Entertainment

This Movie is Basically a 100 Minute Music Video (And I Kind of Liked It)

The Hollow Aestheticism of All Those Sleepless Nights

None
Photo: Pulse Films

About halfway through All These Sleepless Nights—a Sundance darling about two hard-partying adolescents,now streaming on Amazon—we see Krzysztof, the protagonist, walk through stopped cars on a crowded Warsaw boulevard. While the drivers have all gotten out to stare wordlessly at something in the distance, Krzysztof, whom we follow from behind, weaves through oblivious, heading the opposite direction.

The scenes immediately before or after this maybe 10-15 second moment held no clues as to where Krzysztof is going or why, nor does it offer any explanation for what the drivers are gaping at. And so the scene, like so many in the film, floats by on its own coolness, an empty gesture quoting everything from apocalyptic action movies like War of the Worlds and The Day After Tomorrow, to the opening scene of La La Land, to soda commercials. Mostly, though, it reminded me of all those music videos where the singer parades down the middle of a crowded (or empty) street—and once I started thinking of All These Sleepless Nights as one long pop music video, it was hard to stop.

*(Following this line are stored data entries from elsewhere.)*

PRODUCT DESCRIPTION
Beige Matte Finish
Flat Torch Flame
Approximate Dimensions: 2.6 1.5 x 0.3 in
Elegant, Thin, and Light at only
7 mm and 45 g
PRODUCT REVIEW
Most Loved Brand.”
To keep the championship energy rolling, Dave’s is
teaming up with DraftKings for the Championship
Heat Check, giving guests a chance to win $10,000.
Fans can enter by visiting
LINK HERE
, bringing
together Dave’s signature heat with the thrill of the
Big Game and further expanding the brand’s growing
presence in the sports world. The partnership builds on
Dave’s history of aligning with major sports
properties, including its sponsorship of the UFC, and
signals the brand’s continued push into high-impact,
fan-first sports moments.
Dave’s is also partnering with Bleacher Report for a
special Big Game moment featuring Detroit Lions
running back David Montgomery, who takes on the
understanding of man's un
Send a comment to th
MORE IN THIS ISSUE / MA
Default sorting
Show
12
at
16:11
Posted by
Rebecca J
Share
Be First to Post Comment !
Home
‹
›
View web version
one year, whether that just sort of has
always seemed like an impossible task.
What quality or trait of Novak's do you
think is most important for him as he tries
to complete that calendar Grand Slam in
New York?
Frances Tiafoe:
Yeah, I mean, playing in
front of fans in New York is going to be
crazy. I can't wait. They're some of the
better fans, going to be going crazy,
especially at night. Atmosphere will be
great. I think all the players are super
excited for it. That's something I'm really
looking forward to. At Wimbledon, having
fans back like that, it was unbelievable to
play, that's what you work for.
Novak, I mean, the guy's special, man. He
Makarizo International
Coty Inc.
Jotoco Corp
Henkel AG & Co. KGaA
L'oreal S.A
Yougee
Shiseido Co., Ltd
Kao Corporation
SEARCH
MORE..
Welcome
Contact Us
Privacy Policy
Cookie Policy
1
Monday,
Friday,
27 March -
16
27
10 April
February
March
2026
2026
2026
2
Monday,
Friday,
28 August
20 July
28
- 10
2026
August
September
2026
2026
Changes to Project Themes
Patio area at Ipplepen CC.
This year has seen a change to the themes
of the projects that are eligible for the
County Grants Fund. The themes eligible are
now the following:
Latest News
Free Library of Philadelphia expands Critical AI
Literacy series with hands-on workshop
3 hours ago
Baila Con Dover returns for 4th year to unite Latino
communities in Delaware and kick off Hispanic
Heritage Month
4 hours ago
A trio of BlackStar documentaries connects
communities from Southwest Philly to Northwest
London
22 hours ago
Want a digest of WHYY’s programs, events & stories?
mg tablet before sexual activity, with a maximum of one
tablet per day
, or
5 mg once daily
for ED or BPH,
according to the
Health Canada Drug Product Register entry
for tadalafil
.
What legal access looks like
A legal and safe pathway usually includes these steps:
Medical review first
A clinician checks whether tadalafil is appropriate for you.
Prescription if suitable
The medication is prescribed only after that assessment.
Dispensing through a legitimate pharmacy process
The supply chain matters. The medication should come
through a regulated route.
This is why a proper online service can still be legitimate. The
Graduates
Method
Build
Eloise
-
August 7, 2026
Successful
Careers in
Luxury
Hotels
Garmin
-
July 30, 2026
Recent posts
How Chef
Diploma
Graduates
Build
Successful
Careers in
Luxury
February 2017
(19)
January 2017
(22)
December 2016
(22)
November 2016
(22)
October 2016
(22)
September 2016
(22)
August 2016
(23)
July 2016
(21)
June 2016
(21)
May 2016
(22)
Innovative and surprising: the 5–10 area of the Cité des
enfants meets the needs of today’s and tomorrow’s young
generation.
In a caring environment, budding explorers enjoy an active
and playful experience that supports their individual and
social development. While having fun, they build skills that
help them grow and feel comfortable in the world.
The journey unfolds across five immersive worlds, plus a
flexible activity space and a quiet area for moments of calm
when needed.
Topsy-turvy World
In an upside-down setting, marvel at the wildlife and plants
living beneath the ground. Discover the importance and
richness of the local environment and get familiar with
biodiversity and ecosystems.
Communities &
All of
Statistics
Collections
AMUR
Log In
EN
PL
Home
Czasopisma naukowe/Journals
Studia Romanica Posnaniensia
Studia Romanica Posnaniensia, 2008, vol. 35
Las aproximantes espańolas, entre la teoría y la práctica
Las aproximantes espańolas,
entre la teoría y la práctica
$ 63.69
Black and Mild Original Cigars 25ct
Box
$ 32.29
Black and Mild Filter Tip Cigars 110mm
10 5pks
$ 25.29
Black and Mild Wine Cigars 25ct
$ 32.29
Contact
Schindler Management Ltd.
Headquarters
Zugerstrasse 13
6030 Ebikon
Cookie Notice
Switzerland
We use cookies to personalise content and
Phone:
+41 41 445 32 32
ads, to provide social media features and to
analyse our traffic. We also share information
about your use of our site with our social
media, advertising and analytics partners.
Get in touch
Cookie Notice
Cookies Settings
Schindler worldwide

Why? Well, it doesn’t help that the majority of the film consists of people dancing aimlessly at parties, or people looking alone amidst people dancing aimlessly in parties, in dimly lit rooms, in rooms with a red hue. Or that the dialogue that does seep through mostly comes off like pop lyrics or Instagram poetry (“This all feels so unreal, what we’re doing right now.” “Sometimes things seem fake, sometimes they don’t.” “Can you see how lonely I am?”). Or that the plot is threadbare and inconsequential: Krzysztof, at one point, moves out of the apartment he shares with his friend Michal to live alone and date Michal’s ex-girlfriend Eva—we think this might make more of an impact, but Eva is in and out of the film in about 20 minutes.

Mostly, though, it’s that these scenes are often devoid of context, sequenced like pop music videos that cut back and forth between disparate images that might loosely coalesce into a unifying vision, but which, for the most part, seem to be there because they’re sexy, or weird, or look cool. After all, that’s the ethos of pop songs, and the pop music industry-writ-large: let’s hire an army of musicians and songwriters to write for Beyoncé and Taylor, see what happens when Diplo works with Bieber, and have DJ Khaled corral everyone else under the sun to make a certified hit. The result of this mishmash is an overall lack of vision, an everything-as-nothing aesthetic that’s catchy and appealing but ultimately somewhat soulless.

There’s a reason that so many of these songs are about partying and taking drugs at parties, and meant to be listened to while partying and taking drugs at parties. It’s because, like partying and drug taking, the songs feel meaningful while you listen to them. But the high is fleeting. The fact of the matter is that a pop song is a pop song (and those thoughts you had while tripping acid are just those thoughts you had while tripping acid). That’s why, where other filmmakers have succeeded in making visually stunning, loosely plotted films with scant dialogue and acute homages (see: Godard, Malick)—because the various pieces work to form a unique vision or to express a truly complex idea or feeling—those behind All These Sleepless Nights just miss the mark. They treat their subject—partying—as if it is a cinema-worthy subject in and of itself.

Which means we’re left with a film that’s full of laughing but not of humor, a film about having fun that’s really not very fun at all; a film that includes a young woman’s nude figure writhing on the bed that is filmed as amateur porn and actually just plays like amateur porn; a film that then strives for depth by having characters on coke say things like, “do you seem fake to you?” ; a film where coke even serves, in all sincerity, as a metaphor (“A long straight line right in front of you,” one character says, handing Krzysztof the rolled up bill). Better to reflect something true on screen, the highs and lows of it—the irreverently funny conversations, the hijinks, the stupid arguments—than to try and say something deep by making it all grey and melancholy.

And yet, I didn’t hate this movie, just as I don’t hate pop songs, or pop music videos. The filmmakers behind All These Sleepless Nights have a keen visual and sonic sense, and can capture dusk and dawn like Joel Meyerowitz; they do, also, if only briefly, capture some specific and authentic moments, like when Krzysztof lingers around a club trying to take the girl he made out with home (even though it’s so obviously over), or when Michal dials up a girl’s on-and-off-again boyfriend to see if it’s ok to sleep with her. But, like any drug, it leaves you wanting more.

Oh, and sure, one might argue that this visual, music-video-esque porn is, in fact, the film’s point: that all this adolescent partying is is a blurry collage of moments that seem deep but really aren’t. Or that it’s ok for a film to subsist on style alone (just look at Baby Driver). In today’s call-out culture, it can be daunting to try and make art that really says something, while purely visual treats can always be regarded with, “ahhh.” Still, there’s something, perhaps, insidious about fast-food entertainment that’s posing as something more. It makes an audience feel like they’ve done work, when they really haven’t done much at all.